- [What is being asked] Only lines with the word "column" belong in the answer; copy them from the records below.

--- Information provided ---

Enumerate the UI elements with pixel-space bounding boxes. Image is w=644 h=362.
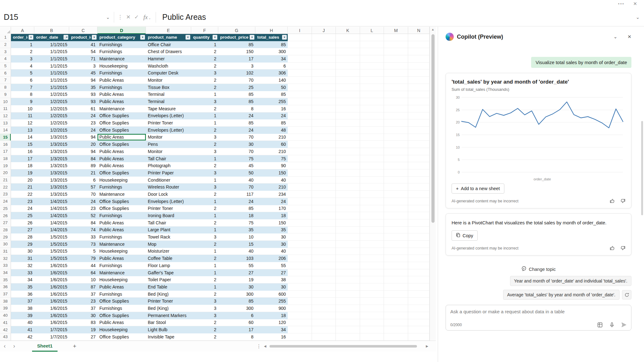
cell-J18[interactable] (312, 155, 336, 162)
cell-L24[interactable] (360, 198, 384, 205)
cell-A6[interactable]: 5 (11, 69, 34, 77)
cell-B41[interactable]: 1/6/2015 (34, 319, 69, 326)
cell-C42[interactable]: 19 (69, 326, 97, 333)
column-header-K[interactable]: K (336, 27, 360, 34)
cell-I6[interactable] (288, 69, 312, 77)
cell-I28[interactable] (288, 227, 312, 234)
cell-C7[interactable]: 94 (69, 77, 97, 84)
column-header-A[interactable]: A (11, 27, 34, 34)
cell-H33[interactable]: 55 (255, 262, 288, 269)
next-sheet-button[interactable]: › (9, 343, 19, 349)
cell-H10[interactable]: 255 (255, 98, 288, 105)
cell-B14[interactable]: 1/2/2015 (34, 127, 69, 134)
cell-K39[interactable] (336, 305, 360, 312)
cell-G22[interactable]: 70 (218, 184, 255, 191)
cell-K30[interactable] (336, 241, 360, 248)
cell-K2[interactable] (336, 41, 360, 48)
cell-K11[interactable] (336, 105, 360, 112)
cell-A13[interactable]: 12 (11, 119, 34, 127)
cell-F42[interactable]: 2 (191, 326, 218, 333)
cell-C5[interactable]: 3 (69, 63, 97, 70)
cell-N34[interactable] (408, 269, 430, 277)
cell-F12[interactable]: 1 (191, 112, 218, 120)
cell-L19[interactable] (360, 162, 384, 169)
cell-M1[interactable] (384, 34, 408, 41)
cell-E12[interactable]: Envelopes (Letter) (146, 112, 191, 120)
filter-icon[interactable]: ↓▾ (64, 35, 68, 40)
cell-B23[interactable]: 1/3/2015 (34, 191, 69, 198)
cell-K42[interactable] (336, 326, 360, 333)
cell-C14[interactable]: 24 (69, 127, 97, 134)
table-header-product_price[interactable]: product_price▾ (218, 34, 255, 41)
cell-K43[interactable] (336, 333, 360, 341)
cell-B11[interactable]: 1/2/2015 (34, 105, 69, 112)
cell-J42[interactable] (312, 326, 336, 333)
cell-K1[interactable] (336, 34, 360, 41)
cell-E16[interactable]: Pens (146, 141, 191, 148)
cell-A32[interactable]: 31 (11, 255, 34, 262)
column-header-E[interactable]: E (146, 27, 191, 34)
cell-A10[interactable]: 9 (11, 98, 34, 105)
cell-N9[interactable] (408, 91, 430, 98)
cell-C40[interactable]: 30 (69, 312, 97, 319)
cell-G38[interactable]: 85 (218, 298, 255, 305)
cell-E40[interactable]: Permanent Markers (146, 312, 191, 319)
cell-M16[interactable] (384, 141, 408, 148)
cell-L22[interactable] (360, 184, 384, 191)
cell-B34[interactable]: 1/6/2015 (34, 269, 69, 277)
cell-A39[interactable]: 38 (11, 305, 34, 312)
suggestion-chip[interactable]: Year and month of 'order_date' and indiv… (510, 276, 631, 286)
cell-L11[interactable] (360, 105, 384, 112)
cell-D23[interactable]: Maintenance (97, 191, 146, 198)
cell-N17[interactable] (408, 148, 430, 155)
cell-I25[interactable] (288, 205, 312, 212)
cell-L40[interactable] (360, 312, 384, 319)
cell-E33[interactable]: Floor Lamp (146, 262, 191, 269)
mic-icon[interactable] (609, 322, 615, 328)
cell-J31[interactable] (312, 248, 336, 255)
row-header-39[interactable]: 39 (0, 305, 11, 312)
cell-H38[interactable]: 255 (255, 298, 288, 305)
cell-E27[interactable]: Tall Chair (146, 219, 191, 227)
row-header-1[interactable]: 1 (0, 34, 11, 41)
cell-A20[interactable]: 19 (11, 169, 34, 177)
cell-D13[interactable]: Office Supplies (97, 119, 146, 127)
cell-D12[interactable]: Office Supplies (97, 112, 146, 120)
cell-C36[interactable]: 87 (69, 283, 97, 291)
cell-E9[interactable]: Terminal (146, 91, 191, 98)
cell-F26[interactable]: 1 (191, 212, 218, 219)
cell-F39[interactable]: 3 (191, 305, 218, 312)
column-header-N[interactable]: N (408, 27, 430, 34)
cell-B28[interactable]: 1/4/2015 (34, 227, 69, 234)
cell-J37[interactable] (312, 291, 336, 298)
table-header-order_id[interactable]: order_id▾ (11, 34, 34, 41)
cell-L25[interactable] (360, 205, 384, 212)
cell-H2[interactable]: 85 (255, 41, 288, 48)
cell-B15[interactable]: 1/3/2015 (34, 134, 69, 141)
cell-H24[interactable]: 24 (255, 198, 288, 205)
cell-N5[interactable] (408, 63, 430, 70)
column-header-F[interactable]: F (191, 27, 218, 34)
cell-H3[interactable]: 300 (255, 48, 288, 55)
cell-M42[interactable] (384, 326, 408, 333)
cell-H35[interactable]: 38 (255, 276, 288, 283)
cell-A15[interactable]: 14 (11, 134, 34, 141)
cell-E23[interactable]: Door Lock (146, 191, 191, 198)
cell-D11[interactable]: Maintenance (97, 105, 146, 112)
cell-E41[interactable]: Bar Stool (146, 319, 191, 326)
cell-D14[interactable]: Office Supplies (97, 127, 146, 134)
cell-A24[interactable]: 23 (11, 198, 34, 205)
cell-G42[interactable]: 17 (218, 326, 255, 333)
cell-D9[interactable]: Public Areas (97, 91, 146, 98)
filter-icon[interactable]: ▾ (250, 35, 254, 40)
cell-I15[interactable] (288, 134, 312, 141)
row-header-5[interactable]: 5 (0, 63, 11, 70)
cell-N42[interactable] (408, 326, 430, 333)
cell-H14[interactable]: 48 (255, 127, 288, 134)
cell-N26[interactable] (408, 212, 430, 219)
cell-H23[interactable]: 234 (255, 191, 288, 198)
cell-F19[interactable]: 2 (191, 162, 218, 169)
cell-L1[interactable] (360, 34, 384, 41)
cell-C19[interactable]: 89 (69, 162, 97, 169)
cell-B5[interactable]: 1/1/2015 (34, 63, 69, 70)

---

- [Exercise solution]
column-header-K[interactable]: K (336, 27, 360, 34)
column-header-A[interactable]: A (11, 27, 34, 34)
column-header-E[interactable]: E (146, 27, 191, 34)
column-header-N[interactable]: N (408, 27, 430, 34)
column-header-F[interactable]: F (191, 27, 218, 34)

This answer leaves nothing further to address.